IV volume is often administered to patients in an intensive care unit (ICU) to improve cardiovascular function. We investigated the relationship between stroke volume (SV) and left ventricular (LV) size by using transesophageal echocardiography (TEE) in a population of 20 ICU patients and 21 postoperative cardiac surgical patients. We also examined whether LV end diastolic area (EDA), by TEE, could identify patients who increased SV by 20% or more (responders) after 500 mL of pentastarch administration. There was only a modest relationship (r = 0.60) between the EDA and the SV in all patients. No relationship could be found between the pulmonary capillary wedge pressure (PCWP) and the EDA in all patients. Both responder and nonresponder PCWP increased significantly after volume administration. Only responder EDA increased significantly after volume administration. Responders had significantly lower EDA (15.3 +/- 5.4 cm(2)) and PCWP (12.2 +/- 2.2 mm Hg) when compared with nonresponders (20.2 +/- 4.8 cm(2)) and 15.9 +/- 3.1 mm Hg, respectively). Few ICU patients and only those with a small EDA responded to volume administration. It was not possible to identify an overall optimal LV EDA below which most patients demonstrate volume-recruitable increases in SV.

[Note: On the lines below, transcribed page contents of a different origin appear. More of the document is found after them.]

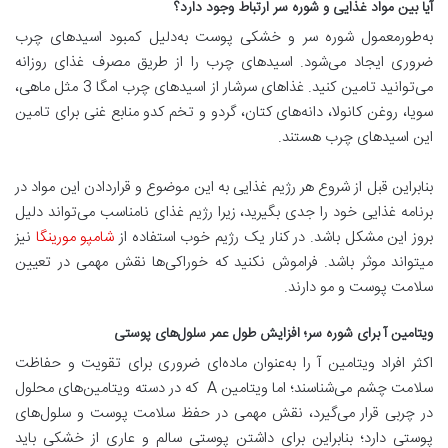
آیا بین مواد غذایی و شوره سر ارتباط وجود دارد؟
به‌طور‌معمول شوره سر و خشکی پوست به‌دلیل کمبود اسیدهای چرب
ضروری ایجاد می‌شود. اسیدهای چرب را از طریق مصرف غذای روزانه
می‌توانید تامین کنید. غذاهای سرشار از اسیدهای چرب امگا 3 مثل ماهی،
سویا، روغن کانولا، دانه‌های کتان، گردو و تخم کدو منابع غنی برای تامین
این اسیدهای چرب هستند.
بنابراین قبل از شروع هر رژیم غذایی به این موضوع و قراردادن این مواد در
برنامه غذایی خود را جدی بگیرید، زیرا رژیم غذای نامناسب می‌تواند دلیل
بروز این مشکل باشد. در کنار یک رژیم خوب استفاده از
شامپو مورینگا
نیز
میتواند موثر باشد. فراموش نکنید که خوراکی‌ها نقش مهمی در تعیین
سلامت پوست و مو دارند.
ویتامین آ برای شوره سر؛ افزایش طول عمر سلول‌های پوستی
اکثر افراد ویتامین آ را به‌عنوان ماده‌ای ضروری برای تقویت و حفاظت
سلامت چشم می‌شناسند؛ اما ویتامین A که در دسته ویتامین‌های محلول
در چربی قرار می‌گیرد، نقش مهمی در حفظ سلامت پوست و سلول‌های
پوستی دارد؛ بنابراین برای داشتن پوستی سالم و عاری از خشکی باید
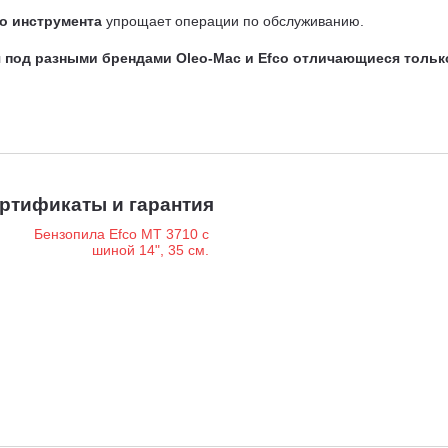
го инструмента
упрощает операции по обслуживанию.
 под разными брендами Oleo-Mac и Efco отличающиеся тольк
ртификаты и гарантия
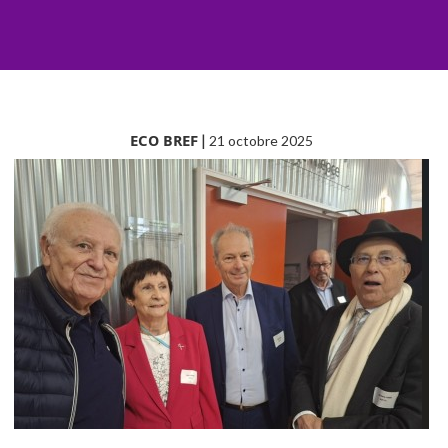
ECO BREF
|
21 octobre 2025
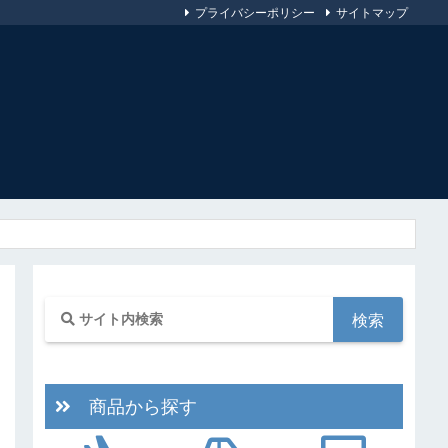
プライバシーポリシー
サイトマップ
商品から探す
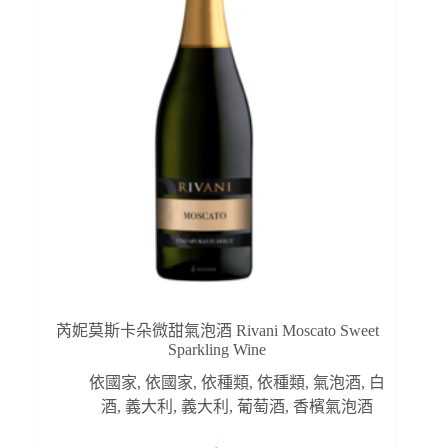
芮妮莫斯卡朵微甜氣泡酒 Rivani Moscato Sweet
Sparkling Wine
依國家
,
依國家
,
依種類
,
依種類
,
氣泡酒
,
白
酒
,
義大利
,
義大利
,
葡萄酒
,
香檳氣泡酒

In a ventilated intensive care unit and cardiac surgical population, transesophageal echocardiography and pulmonary artery catheter are sensitive in detecting changes in preload after volume administration. Few patients demonstrate volume-recruitable increases in stroke volume when compared to cardiac surgical patients. It is not possible to establish an overall end diastolic threshold below which a large proportion of ventilated patients respond to volume administration.